Dia menerangkan kondisi tanah di Jawa Barat, umunya merupakan tanah vulkanik yang mengalami proses pelapukan cukup tebal sehingga tegakan pohon sangat diperlukan. Di bagian tengah berjajar satu lintasan gunung api mulai gunung Salak, Gede Pangrango, Tangkuban Parahu, Malabar, Guntur, Cikuray, dan Papandayan yang disebut ring of fire.

Deretan gunung api tadi seharusnya jangan digunduli pohon – pohonnya, karena menyimpan cadangan air yang melimpah disamping unsur kesuburan tanahnya juga tinggi. Bencana banjir bandang rentan terjadi, sehingga mitigasi awalnya bisa dilakukan sederhana yaitu menjaga kawasan hulu serta tidak mengganggu DAS.
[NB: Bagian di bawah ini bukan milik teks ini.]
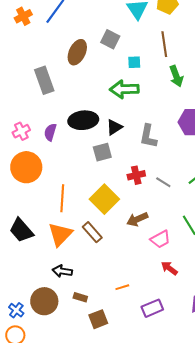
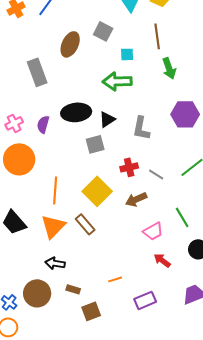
brown arrow: (137, 219) -> (136, 199), moved

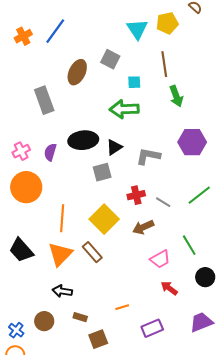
gray L-shape: (141, 128) -> (148, 156), turned 90
brown circle: (37, 293) -> (44, 321), size x0.7

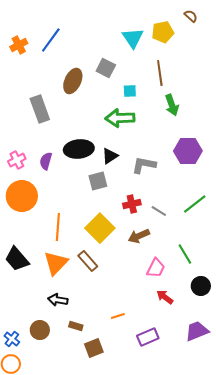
pink trapezoid: (160, 259) -> (156, 268), turned -35

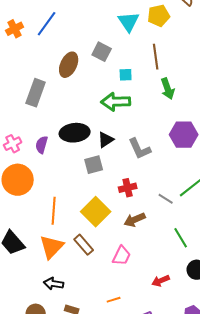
gray rectangle: (40, 109) -> (36, 93), turned 40
gray L-shape: (144, 165) -> (140, 149), turned -125
gray line: (159, 211) -> (166, 199), moved
pink trapezoid: (156, 268) -> (122, 256), moved
red arrow: (165, 297) -> (161, 281), turned -60

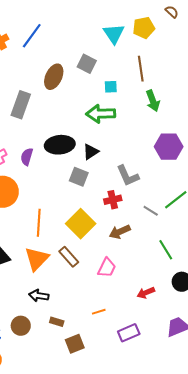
gray L-shape: (140, 149) -> (128, 176), moved
gray square: (94, 165) -> (79, 177), turned 36

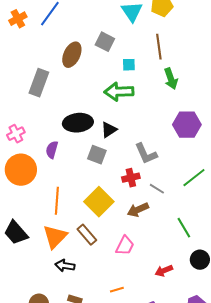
purple semicircle: (27, 157) -> (52, 150), moved
gray line: (151, 211) -> (157, 189), moved
black arrow: (39, 296) -> (65, 266), moved

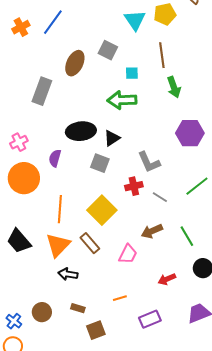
brown arrow: (138, 210) -> (152, 231), moved

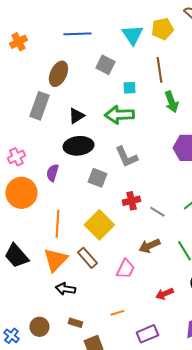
blue line: (53, 22) -> (77, 34), moved, turned 52
brown ellipse: (75, 63) -> (58, 74), moved
black triangle: (112, 138) -> (76, 116), moved
gray L-shape: (149, 162) -> (126, 157), moved

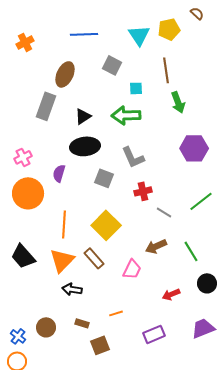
red cross: (131, 201) -> (143, 191), moved
orange line: (117, 313) -> (116, 313), moved

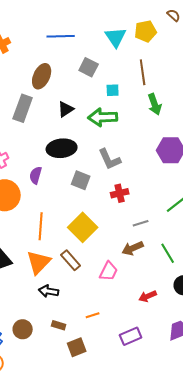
black triangle: (83, 116) -> (66, 109), moved
gray line: (164, 212) -> (141, 223), moved, turned -49

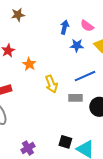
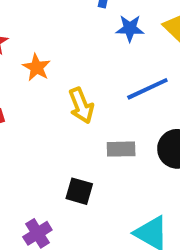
gray rectangle: (75, 98) -> (121, 149), moved
black square: (65, 142) -> (79, 191), moved

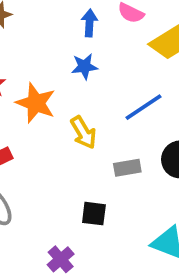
blue star: (130, 28) -> (84, 66), moved
orange star: (37, 67) -> (36, 103), size x1.5

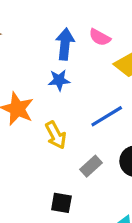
blue arrow: (89, 23) -> (65, 44), size x1.4
gray rectangle: (127, 168) -> (91, 166), turned -35

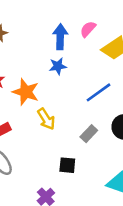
pink semicircle: (100, 37) -> (88, 29), turned 108
yellow arrow: (56, 135) -> (46, 119), moved

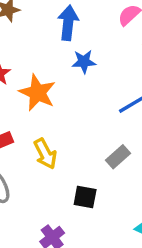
blue arrow: (60, 37) -> (68, 23), moved
yellow arrow: (46, 119) -> (45, 154), moved

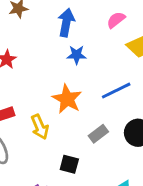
orange star: (37, 93) -> (67, 99), moved

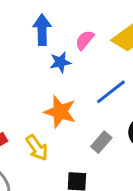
pink semicircle: (116, 20) -> (85, 40), moved

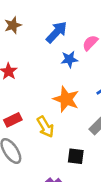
blue arrow: (42, 30) -> (57, 32), turned 40

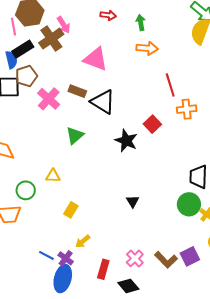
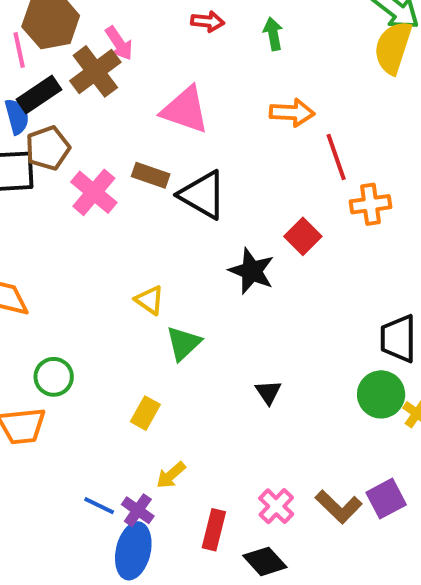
orange arrow: (147, 48) -> (292, 113), moved
green triangle: (75, 135) -> (184, 343), moved
yellow triangle: (53, 176) -> (150, 300), moved, turned 35

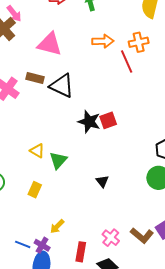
orange cross: (370, 204) -> (139, 42), moved
red square: (303, 236) -> (108, 120), moved, turned 30
yellow triangle: (150, 300) -> (37, 151), moved
yellow rectangle: (145, 413) -> (35, 190), moved

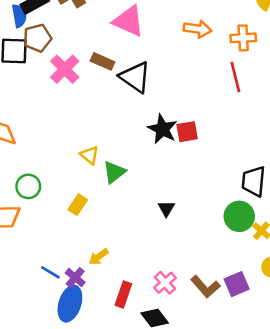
red line: (127, 62) -> (235, 77), moved

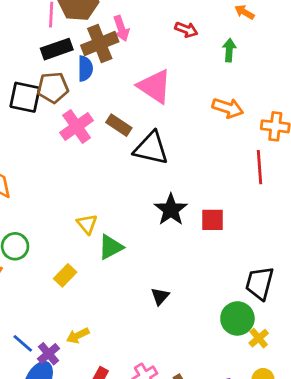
blue semicircle: (19, 16) -> (85, 69), moved
black triangle: (135, 77) -> (151, 148), turned -32
red square: (187, 132) -> (213, 220), moved

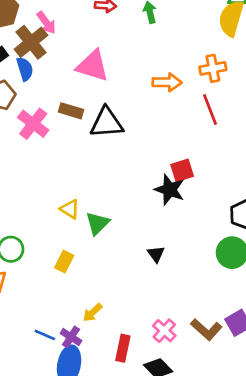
orange arrow: (228, 108) -> (167, 82), moved
black star: (171, 210) -> (170, 190), moved

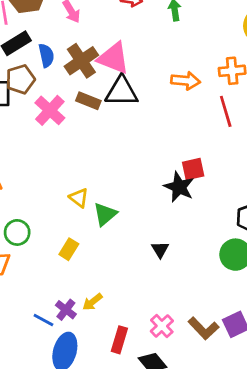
brown cross: (31, 42) -> (81, 61), moved
black triangle: (107, 123) -> (122, 91), moved
purple cross: (71, 337) -> (66, 310), moved

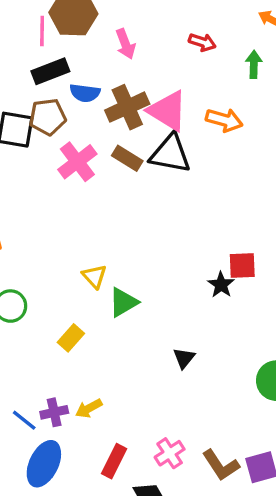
blue semicircle: (46, 55) -> (85, 93), turned 100
orange arrow: (186, 81) -> (224, 120), moved
black star: (179, 187) -> (221, 285), size x0.7
purple cross: (66, 310) -> (54, 412), turned 30

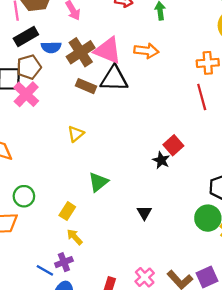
pink cross: (77, 162) -> (26, 94), moved
red square: (242, 265) -> (173, 145), turned -30
yellow triangle: (94, 276) -> (76, 134), moved, turned 42
yellow arrow: (89, 408) -> (75, 237), moved, turned 84

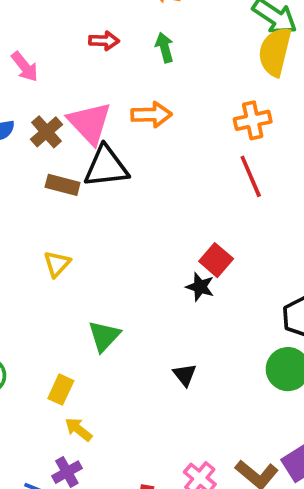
pink triangle: (108, 50) -> (90, 123), turned 32
brown cross: (81, 52) -> (46, 132), size x0.7

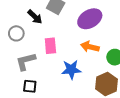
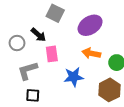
black arrow: (35, 17) -> (38, 35), moved

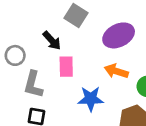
gray circle: (17, 43) -> (15, 55), moved
gray L-shape: (28, 71) -> (33, 84), turned -65

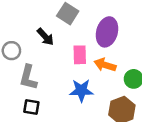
purple ellipse: (119, 35) -> (107, 32), turned -48
pink rectangle: (66, 67) -> (80, 55), moved

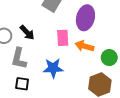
black arrow: (45, 37) -> (27, 32), moved
blue star: (81, 90) -> (53, 68), moved

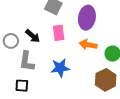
pink rectangle: (63, 38) -> (59, 33), moved
black square: (22, 84) -> (22, 86), moved

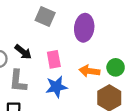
pink rectangle: (59, 33) -> (54, 59), moved
orange arrow: (88, 45) -> (89, 71), moved

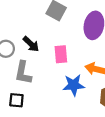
blue star: (56, 87) -> (74, 85), moved

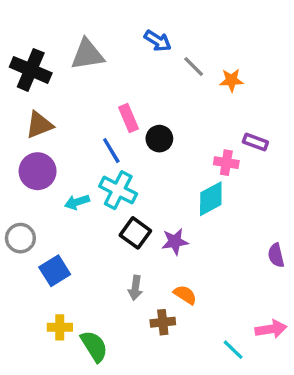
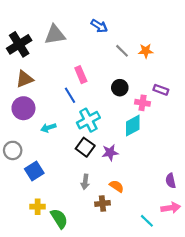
gray line: (194, 67) -> (122, 51), moved
black cross: (31, 70) -> (19, 44), turned 35
black circle: (159, 139) -> (120, 88), moved
cyan cross: (118, 190) -> (88, 120), moved, turned 35
purple semicircle: (276, 255) -> (171, 181), moved

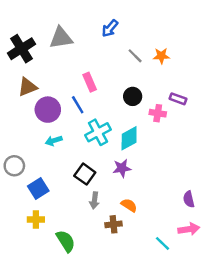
blue arrow: (99, 26) -> (110, 28), turned 98
purple circle: (23, 108) -> (48, 110), moved
cyan diamond: (133, 126) -> (129, 138), moved
black square: (85, 147) -> (85, 174), moved
yellow cross: (38, 207) -> (36, 220), moved

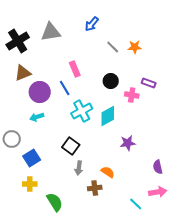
cyan arrow: (54, 141) -> (37, 117), moved
purple star: (122, 168) -> (128, 143), moved

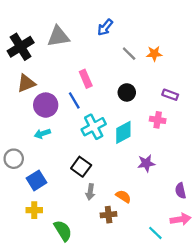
pink cross: (132, 95) -> (158, 120), moved

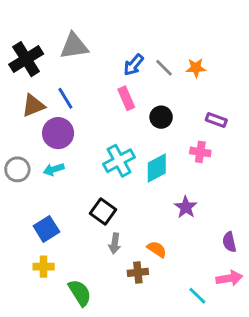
blue arrow: (105, 27) -> (134, 65), moved
pink rectangle: (86, 79) -> (126, 98), moved
blue line: (74, 100) -> (65, 98), moved
gray circle: (14, 159) -> (17, 169), moved
purple star: (146, 163) -> (186, 207), turned -30

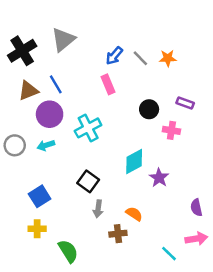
gray triangle: (74, 46) -> (63, 40), turned -30
black circle: (161, 117) -> (149, 109), moved
cyan cross: (119, 161) -> (88, 128), moved
cyan diamond: (157, 168) -> (134, 162), moved

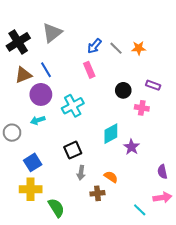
gray circle: (15, 145) -> (12, 133), moved
black square: (88, 181) -> (73, 150), turned 30
yellow cross: (37, 229) -> (31, 189), size x1.5

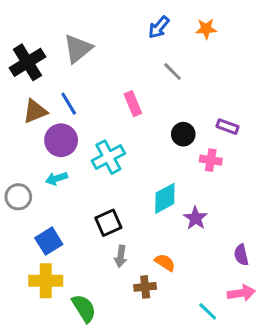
blue arrow: (94, 46) -> (159, 27), moved
orange star: (139, 48) -> (206, 29), moved

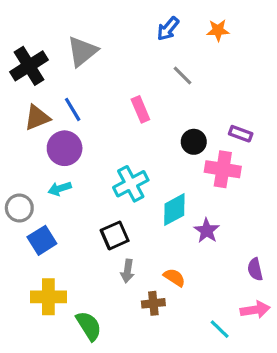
cyan cross: (108, 157) -> (131, 184), moved
pink cross: (211, 160) -> (223, 169), size x1.5
blue square: (49, 241) -> (42, 240), moved

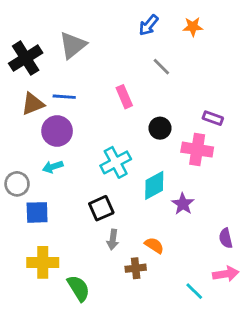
blue line: (73, 109) -> (64, 97), turned -55
black circle: (194, 142) -> (160, 128), moved
blue square: (42, 240) -> (37, 212), turned 30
“Sebetulnya, jika dilihat dari atas kondisi hutan di Jabar ini sudah rusak. Tapi kalau di darat tampak lebat, namun itu hanya pinggiran di tengahnya itu sudah memprihatinkan. Wajar bila banjir sering terjadi akhir – akhir ini, masalahnya bukan soal pembangunan tetapi aspek ekologisnya sering tidak diperhatikan,” kata Lambok, mantan Ketua Ikatan Ahli Geologi Indonesia (IAGI) periode 2011 – 2014.

Dikatakan Lambok, dalam ekosistem hutan terdapat sistem hidrologi dan biosfer. Pengaruhnya besar sekali, hutan secara umum juga berfungsi ekologis, ekonomis dan soasial. Maka, keberadaan hutan seharusnya disikapi lebih arif demi keseimbangan dan keberlanjutan hidup.  Kasus deforestasi dan perambahan hutan hendaknya dihentikan secara sinergi antara pemerintah dan masyarakat.